> [Information]
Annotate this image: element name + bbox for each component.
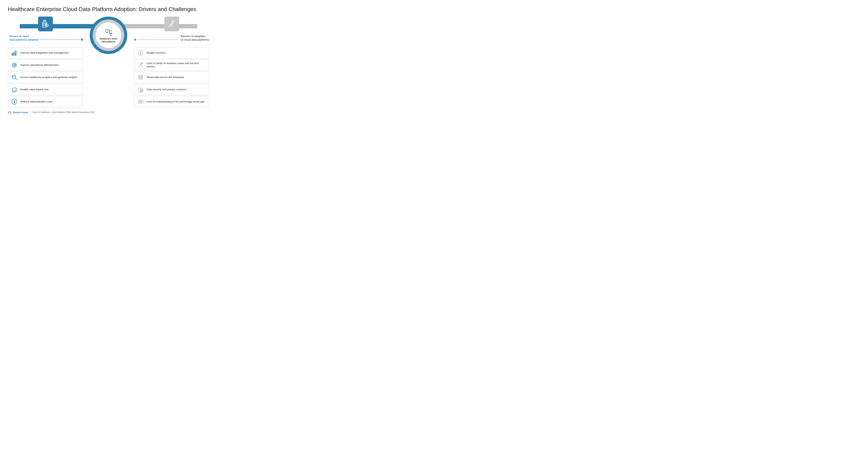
barrier-text-budget: Budget concerns: [147, 51, 166, 55]
svg-point-47: [140, 63, 142, 64]
driver-item-analytics: Access healthcare analytics and generate…: [8, 71, 83, 83]
driver-item-value-care: Enable value-based care: [8, 84, 83, 95]
barrier-item-technology: Lack of understanding of the technology …: [134, 96, 209, 107]
barrier-item-budget: Budget concerns: [134, 47, 209, 59]
driver-text-value-care: Enable value-based care: [20, 88, 49, 91]
driver-text-data-integration: Improve data integration and management: [20, 51, 69, 55]
left-section-title: Drivers of cloud data platforms adoption: [8, 34, 39, 42]
driver-item-admin-costs: Reduce administration costs: [8, 96, 83, 107]
svg-point-56: [139, 78, 143, 79]
heart-hands-icon: [11, 86, 18, 93]
svg-line-32: [12, 67, 13, 67]
right-section-title: Barriers to adoption of cloud data platf…: [179, 34, 209, 42]
barrier-text-siloed: Siloed data across the enterprise: [147, 76, 184, 79]
driver-text-admin-costs: Reduce administration costs: [20, 100, 53, 103]
footer: Everest Group® Cloud for Healthcare – Da…: [8, 111, 209, 114]
siloed-data-icon: [137, 74, 144, 81]
footer-brand-name: Everest Group: [13, 111, 28, 114]
svg-point-53: [139, 76, 143, 78]
right-items-list: Budget concerns Lack of clarity on busin…: [134, 47, 209, 107]
svg-line-30: [16, 67, 17, 67]
svg-rect-5: [43, 25, 44, 26]
footer-text: Cloud for Healthcare – Data Platforms PE…: [32, 111, 95, 114]
center-circle-middle: Healthcare clouddata platform: [93, 20, 124, 51]
svg-point-68: [142, 100, 144, 101]
person-climb-icon: [167, 19, 176, 28]
center-circle-outer: Healthcare clouddata platform: [90, 17, 127, 54]
analytics-icon: [11, 74, 18, 81]
gear-chart-icon: [11, 62, 18, 69]
barrier-text-security: Data security and privacy concerns: [147, 88, 186, 91]
barrier-item-security: Data security and privacy concerns: [134, 84, 209, 95]
page-title: Healthcare Enterprise Cloud Data Platfor…: [8, 6, 209, 12]
dollar-icon: [11, 98, 18, 105]
person-x-icon: [137, 62, 144, 69]
svg-rect-4: [45, 23, 46, 24]
main-content: Drivers of cloud data platforms adoption: [8, 17, 209, 107]
right-section-header-row: Barriers to adoption of cloud data platf…: [134, 34, 209, 44]
svg-point-17: [15, 51, 16, 52]
center-label: Healthcare clouddata platform: [100, 37, 117, 43]
svg-line-35: [15, 78, 17, 79]
svg-rect-13: [13, 52, 14, 56]
svg-rect-0: [42, 22, 47, 27]
center-circle-inner: Healthcare clouddata platform: [96, 23, 121, 48]
chart-bar-icon: [11, 49, 18, 56]
globe-people-icon: [137, 98, 144, 105]
building-icon: [41, 19, 50, 28]
svg-point-50: [139, 75, 143, 76]
svg-line-29: [12, 63, 13, 63]
svg-rect-43: [110, 34, 112, 36]
svg-rect-3: [43, 23, 44, 24]
everest-group-logo-icon: [8, 111, 11, 114]
barrier-item-siloed: Siloed data across the enterprise: [134, 71, 209, 83]
driver-text-operational: Improve operational effectiveness: [20, 63, 59, 67]
barrier-text-clarity: Lack of clarity on business cases and su…: [147, 62, 206, 68]
right-panel: Barriers to adoption of cloud data platf…: [130, 17, 209, 107]
left-section-header-row: Drivers of cloud data platforms adoption: [8, 34, 83, 44]
lock-check-icon: [137, 86, 144, 93]
center-panel: Healthcare clouddata platform: [87, 17, 130, 54]
right-top-icon-box: [164, 17, 179, 31]
footer-registered: ®: [30, 111, 31, 113]
dollar-tag-icon: [137, 49, 144, 56]
left-panel: Drivers of cloud data platforms adoption: [8, 17, 87, 107]
svg-line-31: [16, 63, 17, 63]
left-items-list: Improve data integration and management: [8, 47, 83, 107]
cloud-devices-icon: [104, 27, 113, 36]
driver-item-data-integration: Improve data integration and management: [8, 47, 83, 59]
driver-text-analytics: Access healthcare analytics and generate…: [20, 76, 77, 79]
driver-item-operational: Improve operational effectiveness: [8, 59, 83, 71]
footer-logo: [8, 111, 11, 114]
barrier-text-technology: Lack of understanding of the technology …: [147, 100, 205, 103]
svg-rect-12: [12, 53, 13, 56]
barrier-item-clarity: Lack of clarity on business cases and su…: [134, 59, 209, 71]
left-top-icon-box: [38, 17, 53, 31]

> [Task details]
Find each line in the records above that contains "list", and copy it.

> [Worked solution]
right-items-list: Budget concerns Lack of clarity on busin…: [134, 47, 209, 107]
left-items-list: Improve data integration and management: [8, 47, 83, 107]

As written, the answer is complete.